Sobre intervenções DE militares e DAS FFAA na política brasileira
Paulo Roberto de Almeida
Cerca de um ano atrás, mais exatamente na data antigamente muito comemorada entre os militares do 31 de março, dia consagrado como o do início da “Revolução de 31 de março de 1964”, e que andava um pouco esquecida desde os anos lulopetistas – pelo motivo óbvio de que muitos companheiros se encontravam entre as vítimas do regime militar –, o presidente Jair Bolsonaro fazia um apelo para que as Forças Armadas comemorassem novamente aquela data. Entendo que, muito a contragosto, os três comandantes das forças singulares e o Ministro da Defesa assinaram uma “Ordem do Dia” para ser nos quarteis e demais unidades das FFAA pela passagem da data. Lembro-me de ter lido e considerado com satisfação a “boa saída” dos comandantes militares, por meio de um texto que escondeu os aspectos incômodos do regime, ressaltou o tradicional compromisso da corporação militar com a preservação da ordem, com a promoção da democracia (aqui muitos franziriam os sobrolhos, como se dizia antigamente) e o seu absoluto acatamento dos valores e princípios constitucionais. No mesmo dia, o jornalista Mario Sabino, redator principal do site O Antagonista, divulgava um ensaio bastante crítico sobre a mesma data.
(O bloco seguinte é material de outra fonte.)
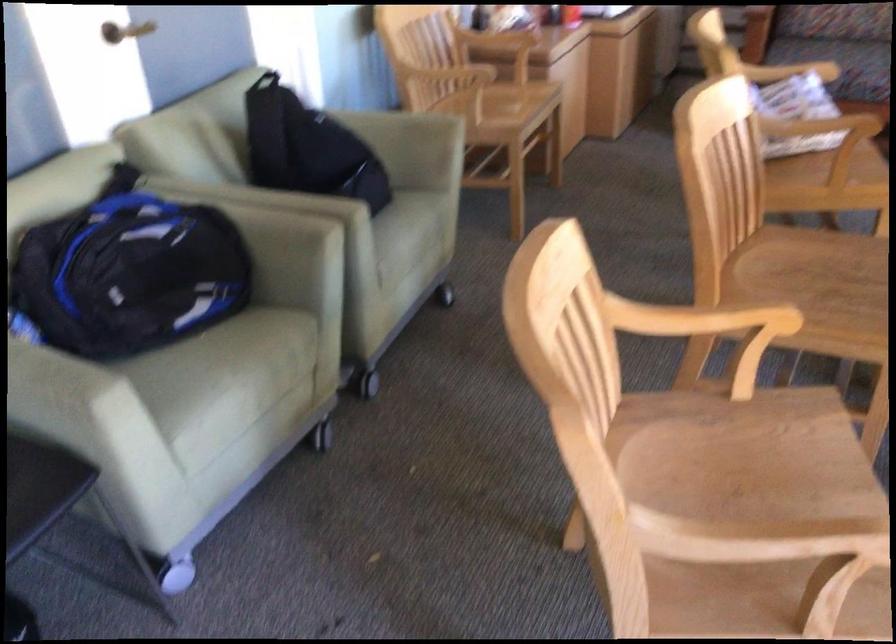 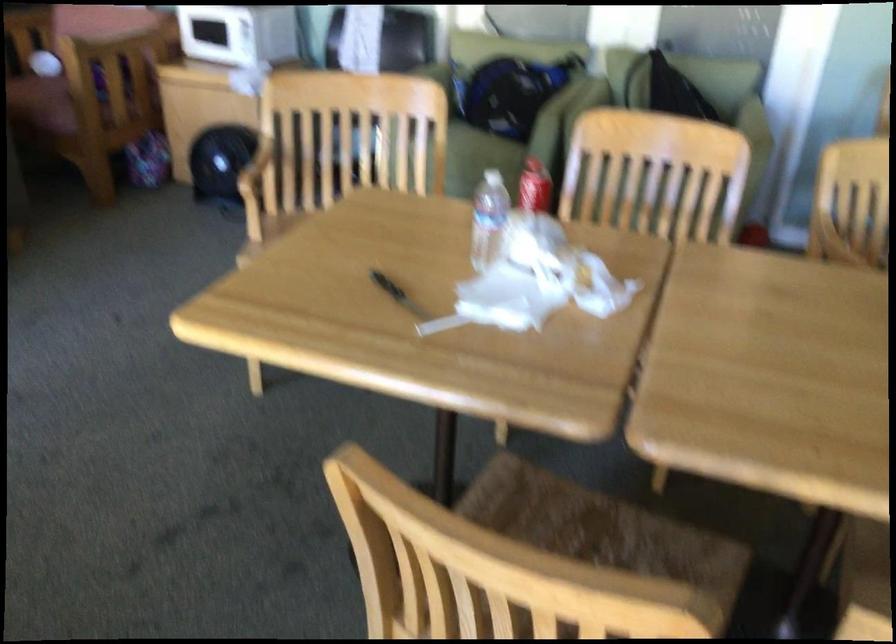 Question: I am providing you with two images of the same scene from different viewpoints. After the viewpoint changes to image2, which objects are now occluded?

Choices:
 (A) chair armrest
 (B) brown digital clock
 (C) plastic water bottle
 (D) chair sitting surface

Answer: (D) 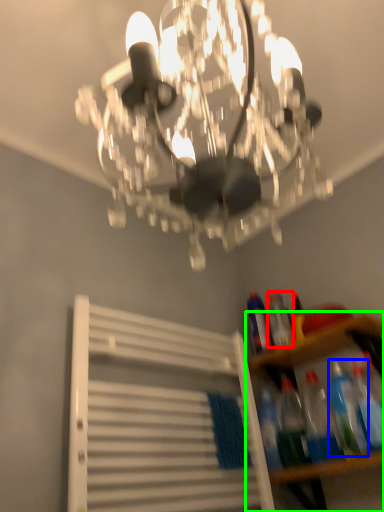 Question: Estimate the real-world distances between objects in this image. Which object is farther from bottle (highlighted by a red box), bottle (highlighted by a blue box) or shelf (highlighted by a green box)?

Choices:
 (A) bottle
 (B) shelf

Answer: (A) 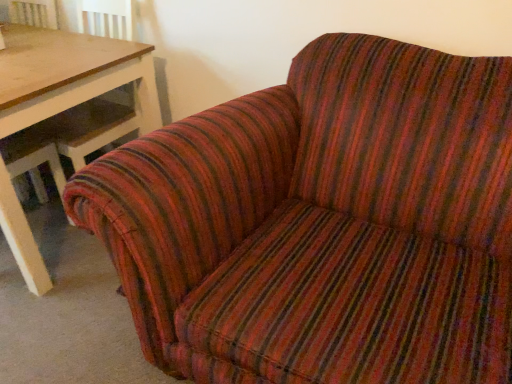 In order to face wooden table at left, should I rotate leftwards or rightwards?

Turn left approximately 30.233 degrees to face it.

Describe the element at coordinates (68, 74) in the screenshot. I see `wooden table at left` at that location.

What is the approximate height of wooden table at left?

It is 29.13 inches.

The image size is (512, 384). Identify the location of wooden table at left. (68, 74).

The height and width of the screenshot is (384, 512). I want to click on wooden table at left, so click(68, 74). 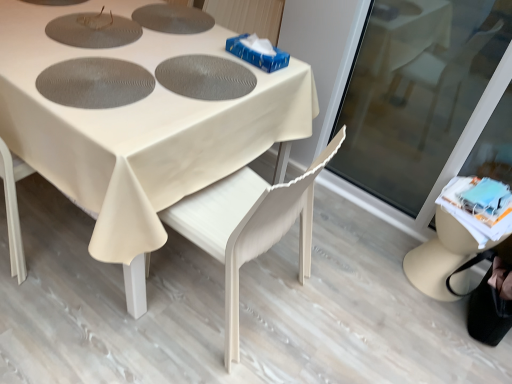 Identify the location of vacant space underneath white wood chair at center (from a real-world perspective). (243, 292). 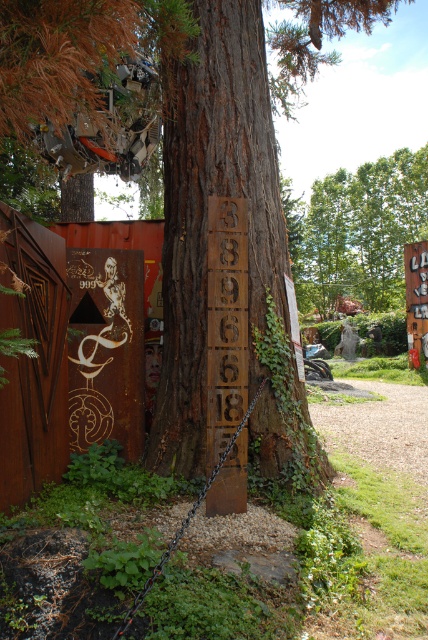 Question: Among these objects, which one is nearest to the camera?

Choices:
 (A) rusty metal sign at center
 (B) wooden sign at right
 (C) brown rough tree trunk at center
 (D) green leafy tree at upper center

Answer: (A)

Question: Which of the following is the closest to the observer?

Choices:
 (A) pyautogui.click(x=258, y=192)
 (B) pyautogui.click(x=306, y=236)
 (C) pyautogui.click(x=222, y=410)

Answer: (C)

Question: Does rusty metal sign at center have a smaller size compared to wooden sign at right?

Choices:
 (A) yes
 (B) no

Answer: (A)

Question: Can you confirm if brown rough tree trunk at center is smaller than green leafy tree at upper center?

Choices:
 (A) yes
 (B) no

Answer: (A)

Question: Among these objects, which one is nearest to the camera?

Choices:
 (A) wooden sign at right
 (B) green leafy tree at upper center
 (C) brown rough tree trunk at center
 (D) rusty metal sign at center

Answer: (D)

Question: Is brown rough tree trunk at center to the left of rusty metal sign at center from the viewer's perspective?

Choices:
 (A) yes
 (B) no

Answer: (B) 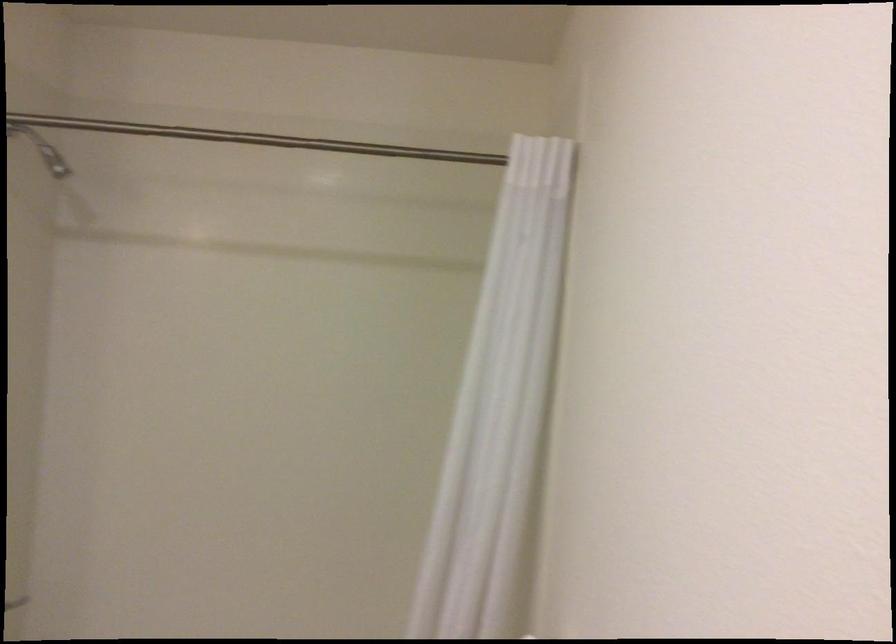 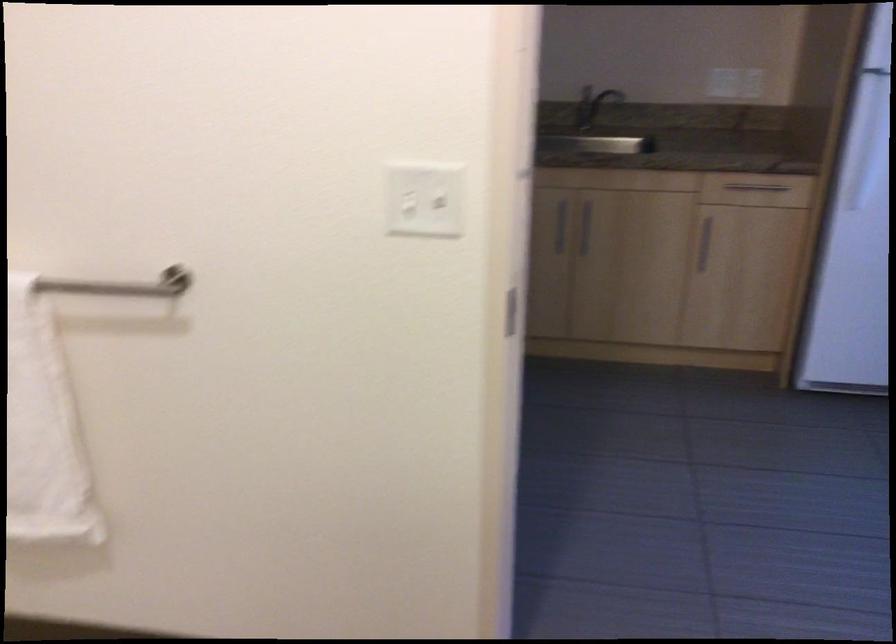 Based on the continuous images, in which direction is the camera rotating?

The rotation direction of the camera is right-down. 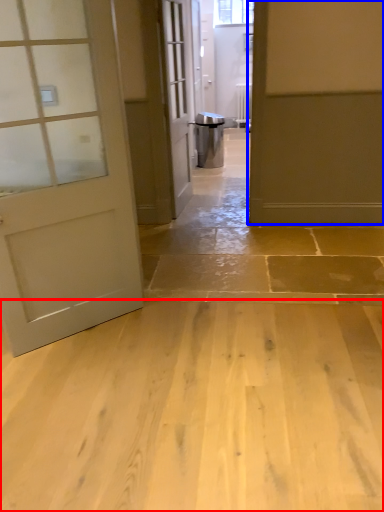 Question: Which object appears closest to the camera in this image, concrete (highlighted by a red box) or door (highlighted by a blue box)?

Choices:
 (A) concrete
 (B) door

Answer: (A) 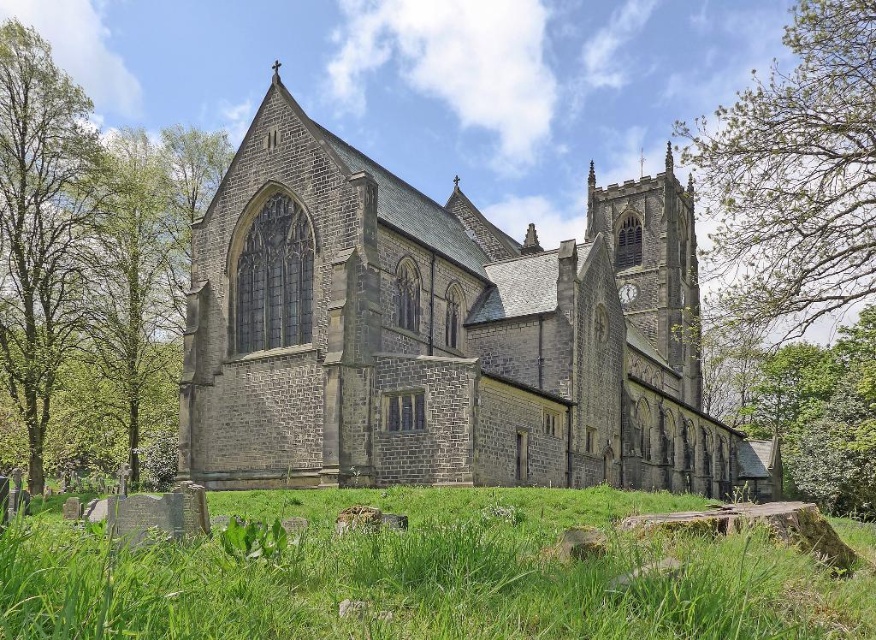 Question: Which point is farther from the camera taking this photo?

Choices:
 (A) (25, 305)
 (B) (698, 147)
 (C) (481, 524)
 (D) (486, 468)

Answer: (A)

Question: Estimate the real-world distances between objects in this image. Which object is closer to the green grass at lower center?

Choices:
 (A) green leafy tree at left
 (B) green leafy branches at upper right
 (C) gray stone church at center

Answer: (C)

Question: Is green grass at lower center to the left of green leafy branches at upper right from the viewer's perspective?

Choices:
 (A) yes
 (B) no

Answer: (A)

Question: Which object is farther from the camera taking this photo?

Choices:
 (A) gray stone church at center
 (B) green leafy branches at upper right
 (C) green leafy tree at left
 (D) green grass at lower center

Answer: (C)

Question: Can you confirm if gray stone church at center is positioned above green leafy tree at left?

Choices:
 (A) no
 (B) yes

Answer: (A)

Question: Does green grass at lower center appear under green leafy tree at left?

Choices:
 (A) no
 (B) yes

Answer: (B) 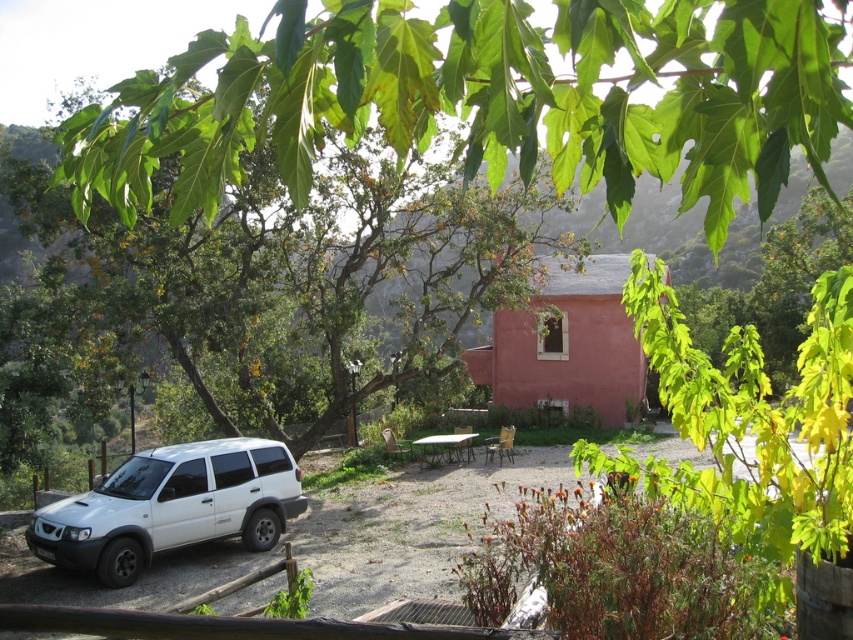 You are planning to move the white matte suv at lower left and the wooden picnic table at center to a new location. If you need to prioritize moving the larger item first, which one should you move first?

The white matte suv at lower left is bigger than wooden picnic table at center, so you should move the white matte suv at lower left first.

You are standing in front of the house and notice two points marked in the scene. Which point is closer to you, point (810, 84) or point (202, 358)?

Point (810, 84) is closer to the viewer than point (202, 358).

You are planning to set up a picnic table in the backyard of the pinkish house. Based on the image, which object is smaller in size between the green leafy tree at upper center and the wooden picnic table at center?

The green leafy tree at upper center is smaller than the wooden picnic table at center according to the description. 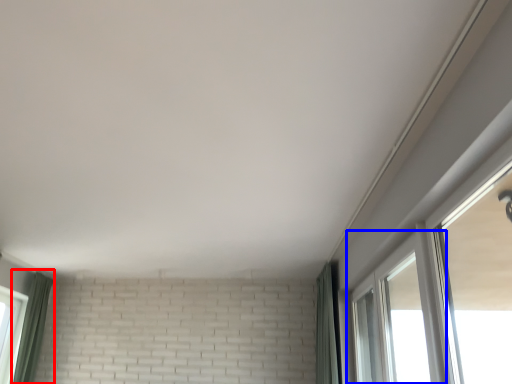 Question: Which object is closer to the camera taking this photo, curtain (highlighted by a red box) or window (highlighted by a blue box)?

Choices:
 (A) curtain
 (B) window

Answer: (B) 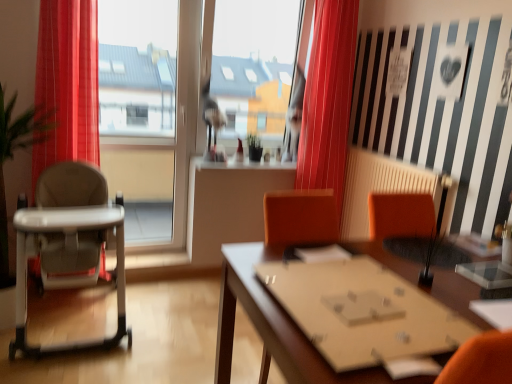 Image resolution: width=512 pixels, height=384 pixels. What do you see at coordinates (381, 187) in the screenshot?
I see `beige radiator at center` at bounding box center [381, 187].

The height and width of the screenshot is (384, 512). In order to click on beige radiator at center in this screenshot , I will do `click(381, 187)`.

This screenshot has height=384, width=512. What do you see at coordinates (276, 327) in the screenshot?
I see `wooden table at center` at bounding box center [276, 327].

What is the approximate height of transparent glass window at center?

The height of transparent glass window at center is 1.82 meters.

Locate an element on the screen. This screenshot has height=384, width=512. red velvet curtain at center is located at coordinates (328, 97).

Is red velvet curtain at center facing away from wooden table at center?

That's not correct — red velvet curtain at center is not looking away from wooden table at center.

Is red velvet curtain at center further to the viewer compared to wooden table at center?

Yes, it is behind wooden table at center.

Between red velvet curtain at center and wooden table at center, which one has larger width?

Wider between the two is wooden table at center.

Does red velvet curtain at center touch wooden table at center?

red velvet curtain at center and wooden table at center are not in contact.

Would you say white plastic highchair at left contains red velvet curtain at center?

No, red velvet curtain at center is not inside white plastic highchair at left.

Is white plastic highchair at left looking in the opposite direction of red velvet curtain at center?

No, red velvet curtain at center is not at the back of white plastic highchair at left.

Can you tell me how much white plastic highchair at left and red velvet curtain at center differ in facing direction?

1.04 degrees.

Is the depth of white plastic highchair at left greater than that of red velvet curtain at center?

No, white plastic highchair at left is closer to the viewer.

Is red velvet curtain at center turned away from beige radiator at center?

No.

Would you say beige radiator at center is part of red velvet curtain at center's contents?

Definitely not — beige radiator at center is not inside red velvet curtain at center.

In the scene shown: Which object is closer to the camera taking this photo, red velvet curtain at center or beige radiator at center?

Positioned in front is beige radiator at center.

Is red velvet curtain at center beside beige radiator at center?

red velvet curtain at center is not next to beige radiator at center, and they're not touching.

Considering the sizes of beige radiator at center and white plastic highchair at left in the image, is beige radiator at center bigger or smaller than white plastic highchair at left?

Considering their sizes, beige radiator at center takes up less space than white plastic highchair at left.

Who is taller, beige radiator at center or white plastic highchair at left?

white plastic highchair at left is taller.

The image size is (512, 384). I want to click on radiator behind the white plastic highchair at left, so click(x=381, y=187).

Who is taller, transparent glass window at center or wooden table at center?

transparent glass window at center is taller.

From a real-world perspective, which is physically below, transparent glass window at center or wooden table at center?

In real-world perspective, wooden table at center is lower.

Between transparent glass window at center and wooden table at center, which one is positioned in front?

Positioned in front is wooden table at center.

In the scene shown: What's the angular difference between transparent glass window at center and wooden table at center's facing directions?

90.6 degrees.

Would you say transparent glass window at center is a long distance from beige radiator at center?

Yes, transparent glass window at center and beige radiator at center are quite far apart.

In the scene shown: Can you tell me how much transparent glass window at center and beige radiator at center differ in facing direction?

89.8 degrees.

Is the depth of transparent glass window at center less than that of beige radiator at center?

No, transparent glass window at center is behind beige radiator at center.

Considering the positions of objects red velvet curtain at center and white plastic highchair at left in the image provided, who is more to the left, red velvet curtain at center or white plastic highchair at left?

white plastic highchair at left is more to the left.

Is point (337, 153) more distant than point (119, 298)?

Yes.

Could you tell me if red velvet curtain at center is facing white plastic highchair at left?

No, red velvet curtain at center does not turn towards white plastic highchair at left.

Where is `chair located on the left of red velvet curtain at center`? This screenshot has width=512, height=384. chair located on the left of red velvet curtain at center is located at coordinates (68, 244).

You are a GUI agent. You are given a task and a screenshot of the screen. Output one action in this format:
    pyautogui.click(x=<x>, y=<y>)
    Task: Click on the curtain lying above the wooden table at center (from the image's perspective)
    This screenshot has width=512, height=384.
    Given the screenshot: What is the action you would take?
    pyautogui.click(x=328, y=97)

Image resolution: width=512 pixels, height=384 pixels. What are the coordinates of `curtain behind the white plastic highchair at left` in the screenshot? It's located at (328, 97).

Estimate the real-world distances between objects in this image. Which object is closer to beige radiator at center, transparent glass window at center or red velvet curtain at center?

red velvet curtain at center is closer to beige radiator at center.

From the image, which object appears to be farther from white plastic highchair at left, transparent glass window at center or wooden table at center?

Among the two, wooden table at center is located further to white plastic highchair at left.

Which object lies nearer to the anchor point white plastic highchair at left, wooden table at center or transparent glass window at center?

transparent glass window at center.

In the scene shown: Which object lies nearer to the anchor point red velvet curtain at center, beige radiator at center or white plastic highchair at left?

Among the two, beige radiator at center is located nearer to red velvet curtain at center.

When comparing their distances from red velvet curtain at center, does wooden table at center or beige radiator at center seem further?

Based on the image, wooden table at center appears to be further to red velvet curtain at center.

From the image, which object appears to be nearer to wooden table at center, red velvet curtain at center or white plastic highchair at left?

white plastic highchair at left is closer to wooden table at center.

Based on the photo, when comparing their distances from transparent glass window at center, does wooden table at center or red velvet curtain at center seem further?

The object further to transparent glass window at center is wooden table at center.

Based on their spatial positions, is red velvet curtain at center or beige radiator at center further from wooden table at center?

red velvet curtain at center.

This screenshot has height=384, width=512. In order to click on window screen between white plastic highchair at left and red velvet curtain at center in the horizontal direction in this screenshot , I will do `click(137, 67)`.

At what (x,y) coordinates should I click in order to perform the action: click on curtain between white plastic highchair at left and wooden table at center from left to right. Please return your answer as a coordinate pair (x, y). The width and height of the screenshot is (512, 384). Looking at the image, I should click on (328, 97).

Identify the location of window screen between white plastic highchair at left and beige radiator at center in the horizontal direction. (137, 67).

In order to click on radiator between wooden table at center and red velvet curtain at center from front to back in this screenshot , I will do `click(381, 187)`. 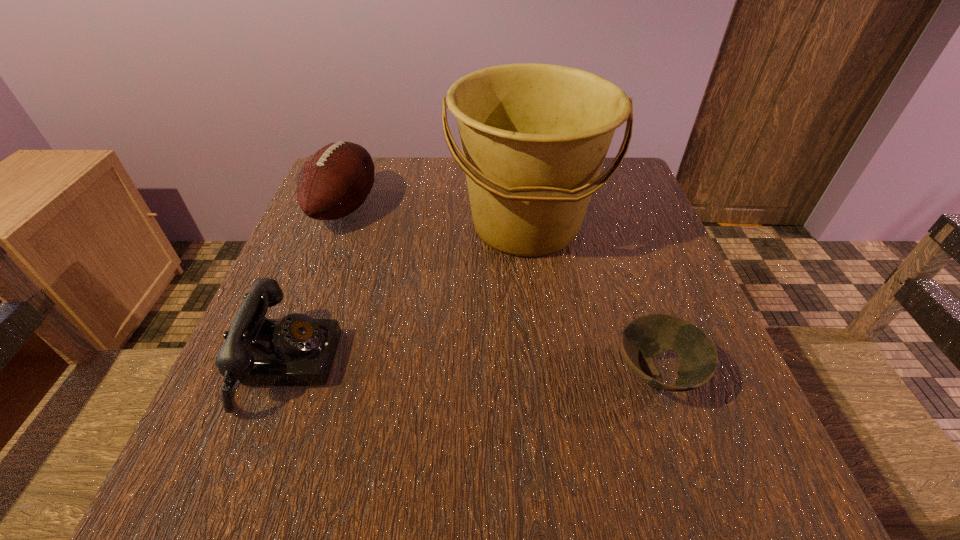 This screenshot has height=540, width=960. In the image, there is a desktop. Identify the location of vacant space at the far right corner. (625, 207).

Where is `vacant area that lies between the shortest object and the second tallest object`? vacant area that lies between the shortest object and the second tallest object is located at coordinates (500, 291).

This screenshot has width=960, height=540. What are the coordinates of `free spot between the shortest object and the telephone` in the screenshot? It's located at (471, 369).

The image size is (960, 540). I want to click on empty space between the second tallest object and the telephone, so click(x=315, y=286).

You are a GUI agent. You are given a task and a screenshot of the screen. Output one action in this format:
    pyautogui.click(x=<x>, y=<y>)
    Task: Click on the free space between the football (American) and the tallest object
    Image resolution: width=960 pixels, height=540 pixels.
    Given the screenshot: What is the action you would take?
    pyautogui.click(x=435, y=217)

The image size is (960, 540). What are the coordinates of `blank region between the football (American) and the tallest object` in the screenshot? It's located at (435, 217).

Identify the location of empty space that is in between the telephone and the football (American). (315, 286).

This screenshot has width=960, height=540. I want to click on vacant area that lies between the bucket and the third tallest object, so coord(406,295).

Find the location of `free space between the bowl and the telephone`. free space between the bowl and the telephone is located at coordinates [471, 369].

Find the location of a particular element. The height and width of the screenshot is (540, 960). free area in between the telephone and the bowl is located at coordinates point(471,369). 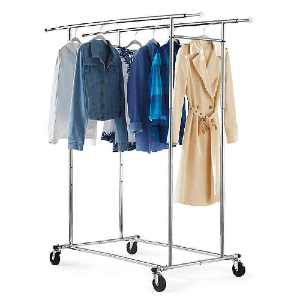 Find the location of `hangers`. hangers is located at coordinates (75, 39), (96, 36), (130, 40), (154, 38), (171, 40), (205, 36). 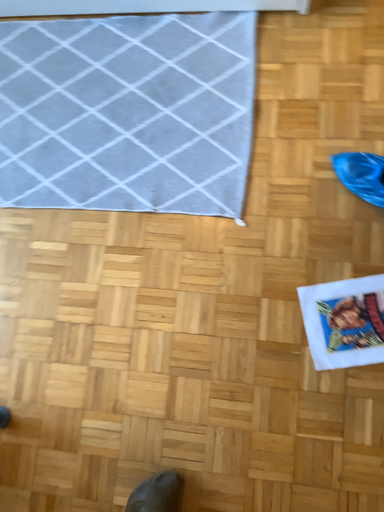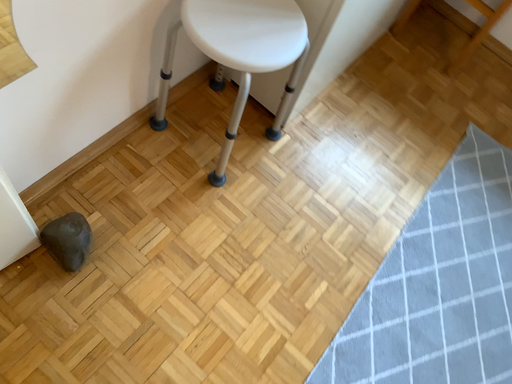 Question: Which way did the camera rotate in the video?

Aproveitei esses dois textos para juntar reflexões antigas sobre o papel das FFAA e dos militares na política brasileira e apresentei essas ideias num trabalho que pode ser lido, em sua versão completa (ou seja, incorporando todos eles), neste registro:
Imagino que, com a crise pandêmica do Covid-19, não deverá haver nenhuma comemoração de “31 de março”, mas é possível que o “capitão-presidente” insista ainda assim sobre essa data altamente simbólica no passado, mas desprovida de maior impacto no contexto atual. Alguns, saudosistas do regime militar, vivem no passado, e desde as crises e manifestações políticas de 2013-2016, continuam insistindo numa inacreditável “intervenção militar constitucional”, sem atentar minimamente para a total contradição nesses termos. Mas, como esse termo de “intervenção militar” na política sempre desperta paixões desencontradas na população, e sobretudo entre os acadêmicos e entre os próprios militares.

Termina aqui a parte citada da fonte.